» **Problem details**: Any picture in the data below gets skipped; print all the rest exactly.

» **Source records**:
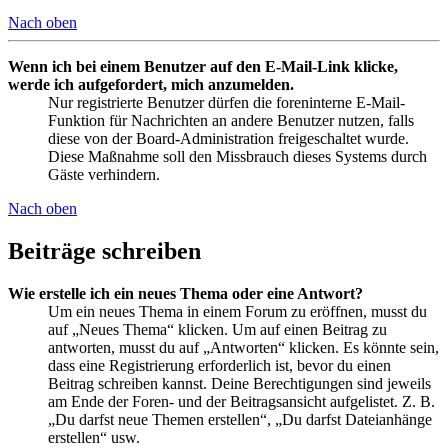
Nach oben
Wenn ich bei einem Benutzer auf den E-Mail-Link klicke,
werde ich aufgefordert, mich anzumelden.
Nur registrierte Benutzer dürfen die foreninterne E-Mail-
Funktion für Nachrichten an andere Benutzer nutzen, falls
diese von der Board-Administration freigeschaltet wurde.
Diese Maßnahme soll den Missbrauch dieses Systems durch
Gäste verhindern.
Nach oben
Beiträge schreiben
Wie erstelle ich ein neues Thema oder eine Antwort?
Um ein neues Thema in einem Forum zu eröffnen, musst du
auf „Neues Thema“ klicken. Um auf einen Beitrag zu
antworten, musst du auf „Antworten“ klicken. Es könnte sein,
dass eine Registrierung erforderlich ist, bevor du einen
Beitrag schreiben kannst. Deine Berechtigungen sind jeweils
am Ende der Foren- und der Beitragsansicht aufgelistet. Z. B.
„Du darfst neue Themen erstellen“, „Du darfst Dateianhänge
erstellen“ usw.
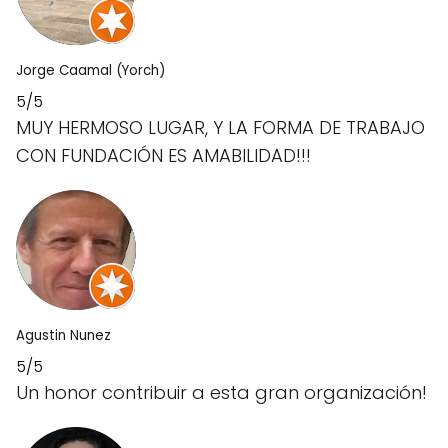
Jorge Caamal (Yorch)
5/5
MUY HERMOSO LUGAR, Y LA FORMA DE TRABAJO
CON FUNDACIÓN ES AMABILIDAD!!!
Agustin Nunez
5/5
Un honor contribuir a esta gran organización!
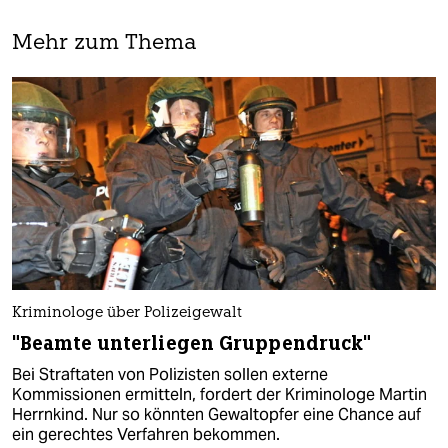
Mehr zum Thema
Kriminologe über Polizeigewalt
"Beamte unterliegen Gruppendruck"
Bei Straftaten von Polizisten sollen externe
Kommissionen ermitteln, fordert der Kriminologe Martin
Herrnkind. Nur so könnten Gewaltopfer eine Chance auf
ein gerechtes Verfahren bekommen.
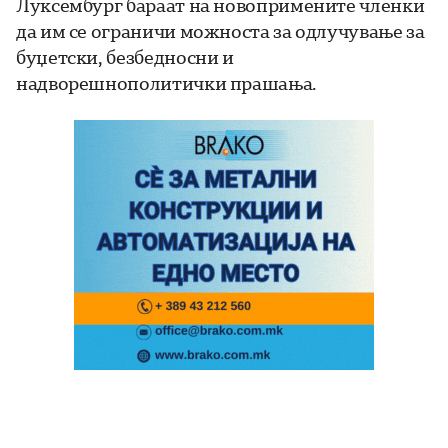
Луксембург бараат на новопримените членки
да им се ограничи можноста за одлучување за
буџетски, безбедносни и
надворешнополитички прашања.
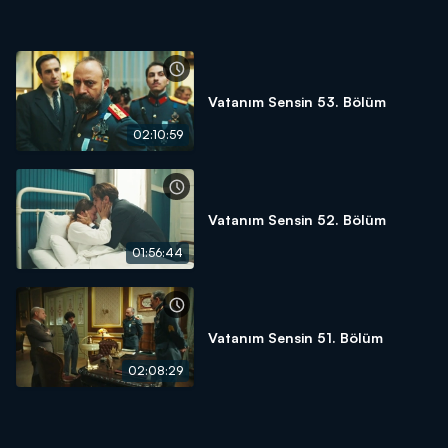
Vatanım Sensin 53. Bölüm
02:10:59
Vatanım Sensin 52. Bölüm
01:56:44
Vatanım Sensin 51. Bölüm
02:08:29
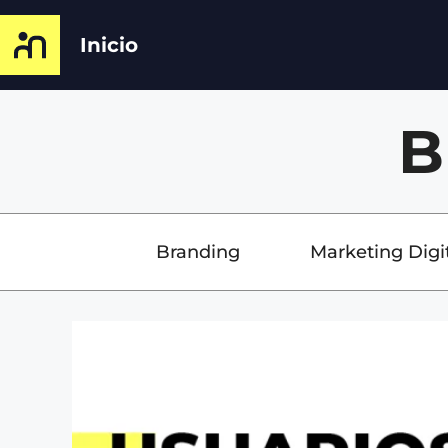
Inicio
B
Branding
Marketing Digi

» **Output for this exercise**:
Nach oben
Wenn ich bei einem Benutzer auf den E-Mail-Link klicke,
werde ich aufgefordert, mich anzumelden.
Nur registrierte Benutzer dürfen die foreninterne E-Mail-
Funktion für Nachrichten an andere Benutzer nutzen, falls
diese von der Board-Administration freigeschaltet wurde.
Diese Maßnahme soll den Missbrauch dieses Systems durch
Gäste verhindern.
Nach oben
Beiträge schreiben
Wie erstelle ich ein neues Thema oder eine Antwort?
Um ein neues Thema in einem Forum zu eröffnen, musst du
auf „Neues Thema“ klicken. Um auf einen Beitrag zu
antworten, musst du auf „Antworten“ klicken. Es könnte sein,
dass eine Registrierung erforderlich ist, bevor du einen
Beitrag schreiben kannst. Deine Berechtigungen sind jeweils
am Ende der Foren- und der Beitragsansicht aufgelistet. Z. B.
„Du darfst neue Themen erstellen“, „Du darfst Dateianhänge
erstellen“ usw.
Jorge Caamal (Yorch)
5/5
MUY HERMOSO LUGAR, Y LA FORMA DE TRABAJO
CON FUNDACIÓN ES AMABILIDAD!!!
Agustin Nunez
5/5
Un honor contribuir a esta gran organización!
Mehr zum Thema
Kriminologe über Polizeigewalt
"Beamte unterliegen Gruppendruck"
Bei Straftaten von Polizisten sollen externe
Kommissionen ermitteln, fordert der Kriminologe Martin
Herrnkind. Nur so könnten Gewaltopfer eine Chance auf
ein gerechtes Verfahren bekommen.
Луксембург бараат на новопримените членки
да им се ограничи можноста за одлучување за
буџетски, безбедносни и
надворешнополитички прашања.
Vatanım Sensin 53. Bölüm
02:10:59
Vatanım Sensin 52. Bölüm
01:56:44
Vatanım Sensin 51. Bölüm
02:08:29
Inicio
B
Branding
Marketing Digi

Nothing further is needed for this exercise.